It's three o'clock. Where are your kids?
That's the message local organizers of Craig's Boys and Girls Club hope community members will consider as they reach for their pocketbooks to assist the start-up afterschool program.
Craig's Boys and Girls Club organizers officially launched a capital fund-raising campaign Tuesday during a luncheon with about 30 invited community members.
Chuck Dodd, chairman of the capital campaign, wants to raise $100,000 in the campaign's first few months for improvements to their building, the former site of the National Guard Armory off Victory Way. Organizers have already collected about $100,000 for the program -- almost half of those dollars have been donated by a local trust.
Dodd is a former Moffat County school board member who has been involved in the junior golf program and the United Way.
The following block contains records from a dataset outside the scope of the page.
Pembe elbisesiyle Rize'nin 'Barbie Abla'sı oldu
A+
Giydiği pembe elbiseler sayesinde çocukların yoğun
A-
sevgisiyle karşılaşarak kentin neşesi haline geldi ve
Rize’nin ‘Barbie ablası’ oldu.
After the initial capital fund-raising campaign, club organizers plan to raise money indefinitely for the non-profit facility that should operate on a $400,000 a year budget.
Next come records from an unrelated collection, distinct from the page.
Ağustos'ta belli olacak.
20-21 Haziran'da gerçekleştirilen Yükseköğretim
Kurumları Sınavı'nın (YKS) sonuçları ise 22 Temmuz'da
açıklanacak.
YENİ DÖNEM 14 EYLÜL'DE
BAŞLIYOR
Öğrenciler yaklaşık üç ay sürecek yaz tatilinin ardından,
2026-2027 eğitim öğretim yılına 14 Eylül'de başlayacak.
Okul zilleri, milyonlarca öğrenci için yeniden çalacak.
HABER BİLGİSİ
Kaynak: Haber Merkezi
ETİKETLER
The largest expenses will pay salaries for three to six full-time employees and a few part-time employees, said club organizer Pres Askew.
Floor plans for the club building presented Tuesday include a teen center, an arts and crafts room, a learning center with computer access and a new synthetic layer to replace the cement-floored gymnasium.
"We want the Boys and Girls Club to be the anchor store of afterschool programs here," said Jim Dodd, Craig's Boys and Girls Club executive director. "We want to be a complementary facility for all programs."
Club organizers plan to open the facility in June when school's out for the summer for many Moffat County School District students. The facility should be open for Boys and Girls Club members from the time school ends to roughly 7:30 p.m. next school year.
Community groups will be encouraged to access the facility during off-hours, Askew said.
"This will be a building for all," he said. "A building for kids."
Boys and Girls Club organizers are leasing the former Armory building from Moffat County. The county has been leasing the building from the state since 1996.
Lease agreements on the building continue through 2011. Recently, the state Department of Military and Veterans Affairs began looking into selling the building after the Colorado National Guard said they had no use for it. But that was before state officials realized the Boys and Girls Club was using the facility.
"We're going to work with the county and the community to do what's right," said William Robinson, the department's deputy director. "At the appropriate time, working with them, we could put it up for sale ... but we wouldn't be getting ready to do that for several months."
The state is under no federal mandate to sell the building, Robinson said. The building can't be sold until it's appraised.
Askew said the Craig Boys and Girls Club isn't in a hurry to purchase the building. And the club would only consider buying it if the price was right. Askew said that would mean an asking price of no more than $400,000.
"I think in two or three years we may find a funding source to buy the building," Askew said. "I think it would be onerous if we tried to raise the money to buy it today."